The Eastwood Local Board of Education voiced approval late last month of "Everyday Mathematics," a program intended to teach children math at a quicker pace with exposures over time and frequent opportunities to practice and review - called a "spiraling component," said Chris Standring, school improvement specialist.

This way, she said teachers can introduce a few new concepts and review others at the same time, rather than simply teach one new topic followed by another new topic. The program uses practice through games, oral drills, and diagrams.

"The students are constantly learning and developing a deeper understanding of mathematics," Ms. Standring said. "It really helps students think critically, and I think that's a strong aspect."

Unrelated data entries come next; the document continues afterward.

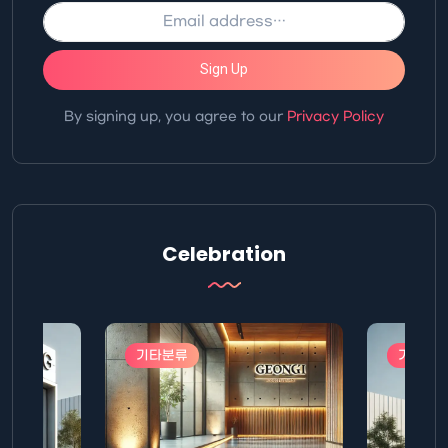
Sign Up
By signing up, you agree to our
Privacy Policy
Celebration
기타분류
기타분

Teachers felt they needed a new math program in the district's four elementary schools to meet changing state standards.

"It became apparent to us that our book we were presently using was not measuring up in every way," said Tom Lingenfelder, Pemberville and Webster elementary school principal.

Lisa Wank, a fifth-grade teacher at Pemberville elementary, said her students can solve problems on the chalkboard or in a workbook but have trouble applying the concepts, like percentages, to real-life situations, such as a sale at a store.

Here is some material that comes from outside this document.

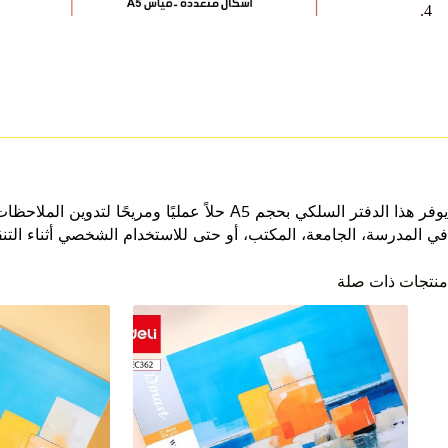
يوفر هذا الدفتر السلكي بحجم A5 حلاً عمليً
في المدرسة، الجامعة، المكتب، أو حتى للاستخدام الشخصي أثناء التنق
منتجات ذات صلة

"I think our kids are very good with the computation but lack a math sense," she said. "They're just not math thinkers. Everyday Math is more complicated, and I think the kids who are really going to benefit are the younger kids because they won't know any other way."

To choose a program, a committee of 13 elementary school teachers and administrators met seven times throughout this school year for about two hours each time.

They asked representatives from three major mathematics publishing companies to give an overview of each program, visited schools that had reported good math scores, and made the unanimous decision to go with the Everyday Mathematics program published by McGraw-Hill-Wright Group that is widely used in elementary schools throughout the state, Ms. Standring said.

Mr. Lingenfelder said he was impressed with the program when he visited other schools that had implemented it.

"I think it teaches the children to think, and it teaches them there's more than one way to arrive at the correct answer through different approaches, like math games," he said. "We're looking forward to math scores increasing."

The initial cost of the program - which will pay for the materials, marker boards, calculators, and literature, among other costs - will be around $100,000, Ms. Standring said. Annual reorder costs for things such as journals, and study links will be more than $19,000.

A few teachers are piloting the math program in their classrooms, and the remaining teaching staff will be trained how to fully use the program during two in-service days late this school year.

To introduce parents to the new program, the district is hosting several "parents awareness nights" at the beginning of next school year.